The later (40 – 50 years) writing of Matthew, Luke, the Acts of the Apostles, and John would elaborate this recognition and awareness, and further develop it. But this first Gospel was giving expression to the adaptation that Jesus people, drawing on their Jewish habit of mind, had already been making. The later Gospels elaborated in Jewish fashion (re-interpretation in the light of further reflection) on this resurrection experience, realization, and recognition of Jesus present in their lives and in the lives of ordinary people now awakened to ‘eternity’: an awakening of and to the true (original) self beyond the limited ego-self. Pentecost was the logical collective response to an awareness that was expanding in depth but also in breadth into a movement…

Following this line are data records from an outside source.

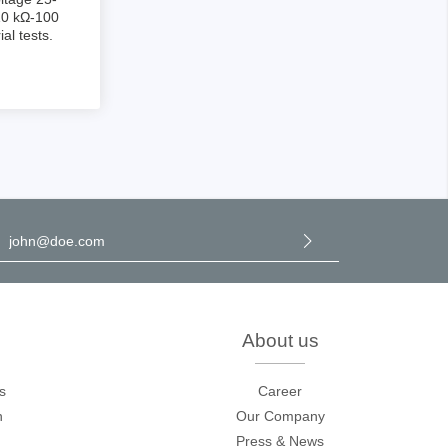
10 kΩ-100
al tests.
sters
rces
l address
*
ster
y selecting continue you confirm that you have read our
data
rotection information
and accepted our
general terms and
onditions
.
About us
s
Career
n
Our Company
Press & News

9 thoughts on “RESURRECTION”

  1. I can’t know what really happened at the tomb of Jesus. It’s very difficult, even impossible, for us to imagine what the Gospels describe from inside our modern, secular, scientific world view. Miracles don’t happen in our modern world view. So we reach for another answer. I want to offer that this is a limiting factor, which modern physics challenges. I see so many “exceptions” that I believe that reality is more porous than our world view allows. “unusual” things happen very often, but we deny or dismiss them because they are “impossible.” I am certain that it is not impossible for Jesus to have actually appeared in a recognizable form to people he loved after his death. I believe he has appeared to me –not once, but over and over, very differently each time. I treasure these encounters with the resurrected Lord.

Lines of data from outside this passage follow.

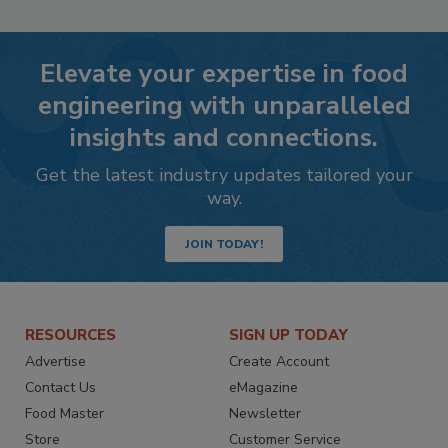
Elevate your expertise in food
engineering with unparalleled
insights and connections.
Get the latest industry updates tailored your
way.
JOIN TODAY!
RESOURCES
SIGN UP TODAY
Advertise
Create Account
Contact Us
eMagazine
Food Master
Newsletter
Store
Customer Service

    1. I like how you write about reality being ‘more porous than our world view allows’. And yes, ‘unusual things’ do happen – all the time, I believe.

  2. In my humble opinion, resurrection, like all important issues, is not to be approached form an intellectual perspective, but to be explored intuitively, just like the mystics, including Jesus, always have told us.

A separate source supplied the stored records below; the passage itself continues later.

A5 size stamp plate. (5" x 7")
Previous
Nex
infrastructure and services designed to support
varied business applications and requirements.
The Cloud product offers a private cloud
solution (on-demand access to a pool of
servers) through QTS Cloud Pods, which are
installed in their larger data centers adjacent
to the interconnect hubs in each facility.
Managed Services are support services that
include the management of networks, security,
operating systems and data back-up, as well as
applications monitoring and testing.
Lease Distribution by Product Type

    1. Certainly our dualistic thinking along with the lens of our assumptions and biases gets in the way of experiencing resurrectio!!

  3. Thank you for this clear vision of the resurrection of the true self.
    I often feel my limitations, the shadow parts of myself, the limited ego self that I speak to internally. I shout out that i embrace my awakened self and the invisible forces of non-duality as well as the shadow parts. Self forgiveness is the new discovery.

  4. Hi tThese are deep mysteries indeed. I have often pondered on what we are meant to
    Take from the appearances after the resurrection and have thought about it as being like recognising someone as ‘living on’ in their child or grandchild. In this way we are reminded that we share a collective spirit and should try to meet Jesus in everyone?

    1. It clearly is an aspect of resurrection: recognizing someone ‘living on’ in their child or… Certainly it is about awakening to a reality that is truly there but but mostly invisible to us. In the next Blog – The Connecting Loop – I address this, I think, by suggesting that when we truly connect with anyone (or anything) we see what I call ‘the beauty’ that is already there but usually missed. Perhaps then it’s more about meeting what Jesus spoke about and pointed to…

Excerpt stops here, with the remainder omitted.